ロシアンブル―の風(ふう)ちゃんが旅立ちました。ブルーグレー毛色が美しい16歳の女の子です。ご葬送に伺うと ご主人と奥様、ご子息様がお待ちでした。とても穏やかなご家族様です。
風ちゃんはさしずめご夫妻の末の箱入り娘であり、ご子息にとっては可愛い妹のような存在だった。そして彼女はご家族様の温かいお心に包まれ癒され日々とても穏やかに過ごしていた ー こちらのご家庭の優しく落ち着いた空気感が私をそんな確信へと導くのでした。終末期には重い病気を患っていた風ちゃんでしたが、冬の澄んだ空のなか深窓の令嬢らしく気品漂う美しい姿のままに、まさに本当の風になったのです。

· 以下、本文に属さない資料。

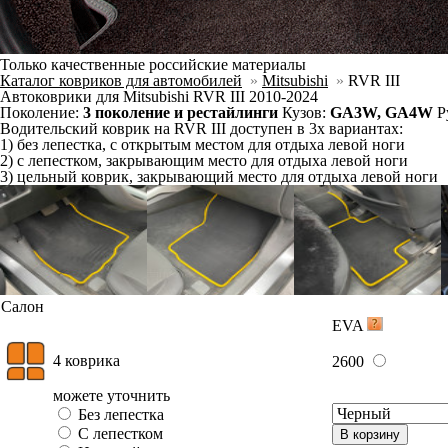
можете уточнить
Отдельно
Слитно с левым
В корзину
Слитно с правым
Фурнитура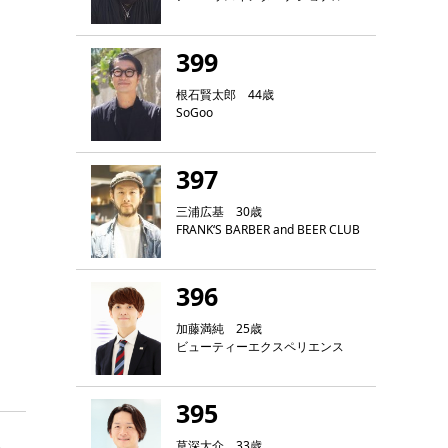
399
根石賢太郎 44歳
SoGoo
397
三浦広基 30歳
FRANK‘S BARBER and BEER CLUB
396
加藤満純 25歳
ビューティーエクスペリエンス
395
草深大介 33歳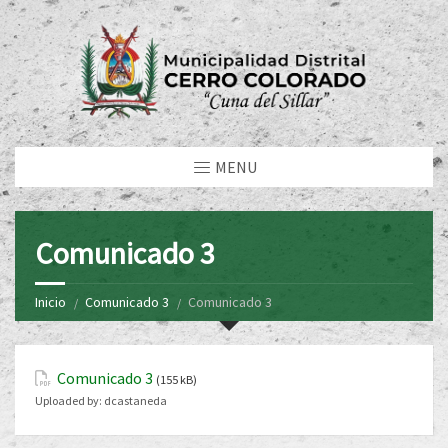
MENU
Comunicado 3
Inicio
Comunicado 3
Comunicado 3
Comunicado 3
(155 kB)
Uploaded by:
dcastaneda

この冬の間、風ちゃんは幾度となくご家族様ひとりひとりのお心の中に降りて来ることでしょう。最初は風ちゃんの姿がない現実に辛くなることもあると存じます。でも、いずれ風ちゃんとの楽しかった思い出の数々がとっても愛おしく胸に温かく感じる時がやってくるのです。私たちはお祈りいたしております。一日も早くご家族様にそんな日が訪れることを。そしてそれは、春一番となった風ちゃんがご家族様の胸の内に積もった雪を融かしにやってくる時なのかもしれません。